(SOURCE RECORDS Opens)
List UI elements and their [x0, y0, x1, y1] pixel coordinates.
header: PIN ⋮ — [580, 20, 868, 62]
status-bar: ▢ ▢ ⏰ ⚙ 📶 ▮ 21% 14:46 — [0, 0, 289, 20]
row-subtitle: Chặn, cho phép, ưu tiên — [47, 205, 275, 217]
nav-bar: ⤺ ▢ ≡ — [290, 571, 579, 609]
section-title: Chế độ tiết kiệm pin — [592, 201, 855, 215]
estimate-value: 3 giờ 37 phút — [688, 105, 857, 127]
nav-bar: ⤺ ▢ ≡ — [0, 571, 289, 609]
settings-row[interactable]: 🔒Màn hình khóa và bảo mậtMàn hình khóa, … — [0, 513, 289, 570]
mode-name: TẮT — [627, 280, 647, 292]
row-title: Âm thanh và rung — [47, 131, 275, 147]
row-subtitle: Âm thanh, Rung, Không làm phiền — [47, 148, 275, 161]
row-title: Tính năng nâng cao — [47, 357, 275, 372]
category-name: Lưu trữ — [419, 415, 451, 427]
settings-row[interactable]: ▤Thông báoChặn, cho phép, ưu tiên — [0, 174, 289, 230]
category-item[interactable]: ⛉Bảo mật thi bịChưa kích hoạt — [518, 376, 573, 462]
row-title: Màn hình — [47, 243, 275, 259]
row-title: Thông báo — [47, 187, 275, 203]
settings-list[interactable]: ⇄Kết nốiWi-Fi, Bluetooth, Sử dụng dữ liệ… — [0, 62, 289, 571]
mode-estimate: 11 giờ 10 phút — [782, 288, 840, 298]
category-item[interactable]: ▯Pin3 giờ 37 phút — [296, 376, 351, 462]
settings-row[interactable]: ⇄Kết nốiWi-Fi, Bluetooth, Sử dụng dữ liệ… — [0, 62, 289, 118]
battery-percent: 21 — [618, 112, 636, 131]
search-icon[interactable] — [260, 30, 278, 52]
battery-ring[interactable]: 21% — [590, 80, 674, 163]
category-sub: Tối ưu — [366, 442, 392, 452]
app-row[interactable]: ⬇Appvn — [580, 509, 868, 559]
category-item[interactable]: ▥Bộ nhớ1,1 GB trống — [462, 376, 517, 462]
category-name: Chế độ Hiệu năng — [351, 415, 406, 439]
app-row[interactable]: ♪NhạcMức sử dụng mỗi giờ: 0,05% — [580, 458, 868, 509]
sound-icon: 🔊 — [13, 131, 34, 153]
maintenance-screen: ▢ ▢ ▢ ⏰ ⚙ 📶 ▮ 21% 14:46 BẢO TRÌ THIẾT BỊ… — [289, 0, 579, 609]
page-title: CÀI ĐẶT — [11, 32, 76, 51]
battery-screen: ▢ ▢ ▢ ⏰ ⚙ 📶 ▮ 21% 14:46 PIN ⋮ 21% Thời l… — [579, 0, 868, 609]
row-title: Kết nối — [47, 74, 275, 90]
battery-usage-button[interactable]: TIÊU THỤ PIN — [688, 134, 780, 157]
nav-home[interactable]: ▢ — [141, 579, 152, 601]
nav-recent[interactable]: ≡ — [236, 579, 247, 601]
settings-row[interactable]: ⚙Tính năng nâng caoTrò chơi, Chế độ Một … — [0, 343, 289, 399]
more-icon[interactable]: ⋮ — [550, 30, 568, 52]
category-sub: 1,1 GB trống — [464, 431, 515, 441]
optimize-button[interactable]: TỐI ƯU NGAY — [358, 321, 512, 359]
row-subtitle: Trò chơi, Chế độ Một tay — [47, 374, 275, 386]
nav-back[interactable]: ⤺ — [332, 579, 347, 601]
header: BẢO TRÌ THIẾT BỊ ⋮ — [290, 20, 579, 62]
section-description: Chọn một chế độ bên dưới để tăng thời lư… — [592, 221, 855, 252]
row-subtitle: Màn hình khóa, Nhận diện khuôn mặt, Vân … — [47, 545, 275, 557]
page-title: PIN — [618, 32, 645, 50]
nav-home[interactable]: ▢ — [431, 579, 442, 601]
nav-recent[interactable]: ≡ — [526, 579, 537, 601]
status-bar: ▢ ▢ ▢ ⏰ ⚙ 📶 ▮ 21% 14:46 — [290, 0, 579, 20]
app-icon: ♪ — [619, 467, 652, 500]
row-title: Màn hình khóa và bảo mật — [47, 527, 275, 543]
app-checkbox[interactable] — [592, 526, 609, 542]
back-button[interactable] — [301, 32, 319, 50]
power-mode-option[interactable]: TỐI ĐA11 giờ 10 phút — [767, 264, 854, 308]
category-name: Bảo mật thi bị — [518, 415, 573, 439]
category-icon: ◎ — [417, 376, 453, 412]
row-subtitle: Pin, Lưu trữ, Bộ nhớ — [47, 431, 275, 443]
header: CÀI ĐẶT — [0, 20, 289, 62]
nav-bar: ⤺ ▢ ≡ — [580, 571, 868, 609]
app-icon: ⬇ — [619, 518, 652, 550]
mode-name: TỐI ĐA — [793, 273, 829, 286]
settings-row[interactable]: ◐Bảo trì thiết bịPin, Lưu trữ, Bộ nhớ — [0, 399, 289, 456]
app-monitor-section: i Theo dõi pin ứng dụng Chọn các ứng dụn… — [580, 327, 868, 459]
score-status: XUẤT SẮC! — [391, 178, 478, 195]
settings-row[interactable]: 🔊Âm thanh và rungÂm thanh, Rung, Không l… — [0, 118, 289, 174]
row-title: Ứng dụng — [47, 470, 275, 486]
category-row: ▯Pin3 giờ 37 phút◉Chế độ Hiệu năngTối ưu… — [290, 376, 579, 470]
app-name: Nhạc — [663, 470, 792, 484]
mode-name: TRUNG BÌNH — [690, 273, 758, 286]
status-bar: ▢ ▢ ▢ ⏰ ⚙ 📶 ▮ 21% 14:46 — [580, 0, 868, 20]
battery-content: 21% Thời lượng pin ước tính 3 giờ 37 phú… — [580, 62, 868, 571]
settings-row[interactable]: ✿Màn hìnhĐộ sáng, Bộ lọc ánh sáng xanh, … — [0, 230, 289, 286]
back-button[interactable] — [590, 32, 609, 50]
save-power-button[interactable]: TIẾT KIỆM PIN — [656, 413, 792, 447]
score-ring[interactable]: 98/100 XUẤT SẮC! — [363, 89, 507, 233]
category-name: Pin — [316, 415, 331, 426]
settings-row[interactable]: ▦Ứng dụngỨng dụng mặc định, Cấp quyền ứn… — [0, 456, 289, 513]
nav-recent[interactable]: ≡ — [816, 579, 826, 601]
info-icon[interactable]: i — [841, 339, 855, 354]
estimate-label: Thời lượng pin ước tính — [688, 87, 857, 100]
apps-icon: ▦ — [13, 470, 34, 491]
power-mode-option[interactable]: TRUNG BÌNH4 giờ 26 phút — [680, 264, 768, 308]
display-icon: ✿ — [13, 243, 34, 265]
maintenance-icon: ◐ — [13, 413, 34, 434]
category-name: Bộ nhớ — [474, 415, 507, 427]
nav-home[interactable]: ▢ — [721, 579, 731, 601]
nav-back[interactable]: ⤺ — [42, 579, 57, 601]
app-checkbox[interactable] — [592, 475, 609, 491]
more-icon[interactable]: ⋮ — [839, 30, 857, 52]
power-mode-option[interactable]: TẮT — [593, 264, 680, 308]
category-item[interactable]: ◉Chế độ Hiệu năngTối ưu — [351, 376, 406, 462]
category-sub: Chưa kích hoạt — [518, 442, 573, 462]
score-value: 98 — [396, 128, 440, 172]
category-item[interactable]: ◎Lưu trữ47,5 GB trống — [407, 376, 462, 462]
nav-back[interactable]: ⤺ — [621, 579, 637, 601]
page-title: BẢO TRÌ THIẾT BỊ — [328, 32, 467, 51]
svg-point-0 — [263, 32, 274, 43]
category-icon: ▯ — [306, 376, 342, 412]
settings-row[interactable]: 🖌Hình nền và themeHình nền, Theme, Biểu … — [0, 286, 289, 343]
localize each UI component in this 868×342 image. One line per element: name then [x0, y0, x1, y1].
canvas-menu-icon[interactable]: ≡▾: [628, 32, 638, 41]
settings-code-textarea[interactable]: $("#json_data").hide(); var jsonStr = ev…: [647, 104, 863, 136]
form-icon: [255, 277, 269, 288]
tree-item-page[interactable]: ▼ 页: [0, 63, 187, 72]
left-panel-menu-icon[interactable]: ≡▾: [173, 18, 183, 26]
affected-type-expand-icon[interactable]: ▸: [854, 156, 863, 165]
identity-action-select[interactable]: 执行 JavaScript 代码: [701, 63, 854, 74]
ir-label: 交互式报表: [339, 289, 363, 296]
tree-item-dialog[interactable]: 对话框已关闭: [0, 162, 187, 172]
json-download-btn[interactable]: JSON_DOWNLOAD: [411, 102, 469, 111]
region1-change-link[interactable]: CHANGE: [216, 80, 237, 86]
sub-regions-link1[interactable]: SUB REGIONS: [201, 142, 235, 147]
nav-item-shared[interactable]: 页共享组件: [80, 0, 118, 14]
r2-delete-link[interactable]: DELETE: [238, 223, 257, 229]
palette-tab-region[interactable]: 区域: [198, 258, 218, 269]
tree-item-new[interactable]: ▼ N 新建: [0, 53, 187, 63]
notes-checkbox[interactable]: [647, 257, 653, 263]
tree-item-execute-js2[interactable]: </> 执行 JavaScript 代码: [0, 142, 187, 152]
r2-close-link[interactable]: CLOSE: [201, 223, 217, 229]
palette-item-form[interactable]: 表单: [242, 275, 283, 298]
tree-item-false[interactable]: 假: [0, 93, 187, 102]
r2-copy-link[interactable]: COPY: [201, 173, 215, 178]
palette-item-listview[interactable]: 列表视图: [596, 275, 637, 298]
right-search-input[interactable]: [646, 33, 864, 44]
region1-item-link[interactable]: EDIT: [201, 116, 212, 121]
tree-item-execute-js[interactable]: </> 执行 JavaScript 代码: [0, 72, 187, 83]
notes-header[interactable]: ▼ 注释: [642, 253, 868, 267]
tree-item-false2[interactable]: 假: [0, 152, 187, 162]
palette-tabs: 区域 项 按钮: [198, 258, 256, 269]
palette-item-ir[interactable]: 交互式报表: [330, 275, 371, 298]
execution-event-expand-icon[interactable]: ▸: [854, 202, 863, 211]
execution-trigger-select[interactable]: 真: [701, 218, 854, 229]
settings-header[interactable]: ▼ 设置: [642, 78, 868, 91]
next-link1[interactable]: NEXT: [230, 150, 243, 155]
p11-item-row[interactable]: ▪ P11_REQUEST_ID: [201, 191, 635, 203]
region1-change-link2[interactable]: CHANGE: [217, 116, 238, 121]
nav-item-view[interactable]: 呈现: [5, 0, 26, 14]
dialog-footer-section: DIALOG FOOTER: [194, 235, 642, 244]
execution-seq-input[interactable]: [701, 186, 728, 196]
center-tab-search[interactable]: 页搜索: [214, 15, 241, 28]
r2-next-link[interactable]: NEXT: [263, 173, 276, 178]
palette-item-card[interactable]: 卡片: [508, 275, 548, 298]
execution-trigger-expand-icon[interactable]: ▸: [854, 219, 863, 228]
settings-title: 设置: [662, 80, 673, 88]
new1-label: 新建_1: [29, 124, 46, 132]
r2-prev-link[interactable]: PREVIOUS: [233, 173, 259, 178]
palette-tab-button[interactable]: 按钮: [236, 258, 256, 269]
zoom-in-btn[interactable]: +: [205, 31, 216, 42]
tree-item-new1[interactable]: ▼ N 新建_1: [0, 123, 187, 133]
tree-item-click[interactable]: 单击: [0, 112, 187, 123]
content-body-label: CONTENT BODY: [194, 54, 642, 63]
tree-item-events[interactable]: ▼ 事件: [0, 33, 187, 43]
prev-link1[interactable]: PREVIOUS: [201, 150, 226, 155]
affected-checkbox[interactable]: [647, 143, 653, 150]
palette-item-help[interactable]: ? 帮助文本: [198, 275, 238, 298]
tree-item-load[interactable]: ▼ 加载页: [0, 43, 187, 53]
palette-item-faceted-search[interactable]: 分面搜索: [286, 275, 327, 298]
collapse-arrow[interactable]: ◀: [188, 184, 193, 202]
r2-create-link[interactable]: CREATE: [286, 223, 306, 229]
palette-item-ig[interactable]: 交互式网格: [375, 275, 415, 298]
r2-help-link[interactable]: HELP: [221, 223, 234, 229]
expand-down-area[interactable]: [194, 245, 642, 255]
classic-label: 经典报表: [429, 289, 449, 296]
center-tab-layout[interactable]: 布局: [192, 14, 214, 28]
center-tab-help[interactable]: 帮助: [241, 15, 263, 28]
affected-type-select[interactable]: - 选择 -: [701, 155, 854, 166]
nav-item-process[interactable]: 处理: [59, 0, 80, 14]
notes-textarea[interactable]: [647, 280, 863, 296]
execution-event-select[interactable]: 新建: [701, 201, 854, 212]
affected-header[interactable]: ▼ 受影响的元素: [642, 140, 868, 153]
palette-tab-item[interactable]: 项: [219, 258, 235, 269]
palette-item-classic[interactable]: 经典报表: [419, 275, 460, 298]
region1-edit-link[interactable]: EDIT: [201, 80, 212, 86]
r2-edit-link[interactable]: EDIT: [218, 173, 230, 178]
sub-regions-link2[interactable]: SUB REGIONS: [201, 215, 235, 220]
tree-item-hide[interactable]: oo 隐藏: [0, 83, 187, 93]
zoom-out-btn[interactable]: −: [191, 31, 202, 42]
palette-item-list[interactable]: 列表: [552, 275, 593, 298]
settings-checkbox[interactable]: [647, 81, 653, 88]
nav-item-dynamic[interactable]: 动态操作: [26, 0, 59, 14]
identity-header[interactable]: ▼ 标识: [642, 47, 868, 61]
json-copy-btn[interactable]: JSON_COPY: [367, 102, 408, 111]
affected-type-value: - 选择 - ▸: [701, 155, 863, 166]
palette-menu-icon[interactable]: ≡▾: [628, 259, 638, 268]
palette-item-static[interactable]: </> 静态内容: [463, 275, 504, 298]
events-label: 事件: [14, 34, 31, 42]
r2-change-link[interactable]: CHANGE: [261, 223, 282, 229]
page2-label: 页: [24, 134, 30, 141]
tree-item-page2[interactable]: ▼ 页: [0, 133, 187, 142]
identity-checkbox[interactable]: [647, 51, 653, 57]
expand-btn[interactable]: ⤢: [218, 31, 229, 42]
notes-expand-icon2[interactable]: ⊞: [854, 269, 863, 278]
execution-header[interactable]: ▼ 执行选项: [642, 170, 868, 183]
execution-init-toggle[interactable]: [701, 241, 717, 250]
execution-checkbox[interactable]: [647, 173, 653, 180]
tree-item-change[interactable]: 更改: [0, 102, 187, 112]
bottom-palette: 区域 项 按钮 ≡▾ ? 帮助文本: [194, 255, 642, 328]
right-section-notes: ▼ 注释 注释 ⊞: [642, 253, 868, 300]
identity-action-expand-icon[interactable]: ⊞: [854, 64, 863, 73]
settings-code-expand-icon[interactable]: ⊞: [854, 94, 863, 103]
(SOURCE RECORDS Closes)
**ACTIVITY**
Search term "交互式报表": return each line of the data that contains it.

**REPLY TO THE EXERCISE**
ir-label: 交互式报表: [339, 289, 363, 296]
palette-item-ir[interactable]: 交互式报表: [330, 275, 371, 298]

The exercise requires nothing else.